I really enjoy these paints. Their pigmentation and strength make them very easy to mix and they stay wet in your palette for days (if you have a wet palette). The cons are that they do dry very shiny. So shiny that every couple of layers you have to apply some matte varnish to get more paint to stick. For me, this is something to adjust to. I like to paint in thin layers but that means using lots of matte varnish. If you apply the paint a bit thicker then you can get more done before having to matte varnish. I have been mixing the matte varnish directly into the paint on my palette to try to thin the pigments as well as kill the shine on them. 

Now on the flipside . . .

The reason for my interest in Jo Sonja is that they are SUPER easy to find in Australia and that is saying a lot. Seriously, the things the art community doesn't have access to here is staggering. I think the European, American and even Asian communities would be floored to find how difficult things are to track down here. Jo Sonja is everywhere though. Easily available and not expensive, either. Again, another bonus for the Aussie community.

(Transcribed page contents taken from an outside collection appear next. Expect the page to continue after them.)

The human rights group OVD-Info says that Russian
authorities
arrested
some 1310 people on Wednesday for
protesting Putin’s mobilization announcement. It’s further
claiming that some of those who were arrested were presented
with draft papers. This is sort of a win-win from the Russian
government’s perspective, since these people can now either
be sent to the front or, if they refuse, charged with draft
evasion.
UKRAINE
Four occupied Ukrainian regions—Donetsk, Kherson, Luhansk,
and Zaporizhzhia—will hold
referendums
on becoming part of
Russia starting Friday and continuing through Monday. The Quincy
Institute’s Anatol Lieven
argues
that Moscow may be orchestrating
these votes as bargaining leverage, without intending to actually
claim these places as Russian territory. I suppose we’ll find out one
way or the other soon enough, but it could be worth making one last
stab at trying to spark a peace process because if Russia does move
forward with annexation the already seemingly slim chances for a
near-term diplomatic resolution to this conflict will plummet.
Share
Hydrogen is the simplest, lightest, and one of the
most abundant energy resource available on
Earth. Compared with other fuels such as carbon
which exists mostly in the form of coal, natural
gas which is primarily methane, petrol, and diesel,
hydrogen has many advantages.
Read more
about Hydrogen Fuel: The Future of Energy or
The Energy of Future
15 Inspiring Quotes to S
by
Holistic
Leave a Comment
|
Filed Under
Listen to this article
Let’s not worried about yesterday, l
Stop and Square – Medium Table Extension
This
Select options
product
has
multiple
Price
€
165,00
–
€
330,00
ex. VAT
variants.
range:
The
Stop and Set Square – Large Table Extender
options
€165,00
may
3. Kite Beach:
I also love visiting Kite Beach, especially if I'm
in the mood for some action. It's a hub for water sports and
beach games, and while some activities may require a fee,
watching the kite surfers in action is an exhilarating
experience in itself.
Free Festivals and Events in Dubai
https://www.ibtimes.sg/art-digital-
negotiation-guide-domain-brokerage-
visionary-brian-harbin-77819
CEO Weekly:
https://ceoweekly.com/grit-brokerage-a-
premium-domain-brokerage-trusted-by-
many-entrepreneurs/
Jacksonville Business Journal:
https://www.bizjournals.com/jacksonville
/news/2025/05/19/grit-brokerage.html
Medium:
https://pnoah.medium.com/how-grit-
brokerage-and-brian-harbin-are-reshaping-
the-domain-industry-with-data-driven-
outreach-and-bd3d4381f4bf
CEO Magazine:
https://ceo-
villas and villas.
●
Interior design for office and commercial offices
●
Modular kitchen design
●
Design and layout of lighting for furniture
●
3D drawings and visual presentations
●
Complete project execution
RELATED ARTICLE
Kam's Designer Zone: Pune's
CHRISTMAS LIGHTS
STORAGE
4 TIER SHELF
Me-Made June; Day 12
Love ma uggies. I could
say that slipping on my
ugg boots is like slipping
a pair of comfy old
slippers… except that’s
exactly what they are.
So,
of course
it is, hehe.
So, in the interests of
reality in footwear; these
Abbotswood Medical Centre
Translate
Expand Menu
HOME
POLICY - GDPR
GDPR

I went out and bought a smattering of Jo Sonja as well. Same list as above as well as the Fluoro green for glow effects. I've been mixing them with the Schminke which has neutralized the extreme finishes of both to give me something a bit more satiny, which is what I prefer because of the P3 range I've worked with for so long. 

I did also find that the Jo Sonjas can be used completely on their own but you have to get the Jo Sonja Glaze Medium to make them easier to use. It dilutes the paint and allows for more glazing. It doesn't take much to dilute them as they are already a fluid acrylic in a tube. Unlike the Schminke which are heavy body paint, which is the fansy pants art way of say they are thick like paste as opposed to fluid paint. 

I sat down and painted an entire project with nothing but my new tube acrylics. It was a little bit of a challenge trying to reliably mix new batches of colors in between painting sessions but it gets easier the more you do it. 

Here are my results. 


I really enjoyed using both and I am glad to have a much less cluttered desk with only the colors I absolutely need to mix anything and everything. It also means it's cheaper for me as 1 tube of Jo Sonja (75 ml) is the same price of the game paints such as P3 (17 ml). I did keep my metallics from the P3 range and some from Vallejo as well. That is one area where tube acrylic lines fail is producing a good metallic paint. Otherwise, I'm pretty pleased to have made the switch.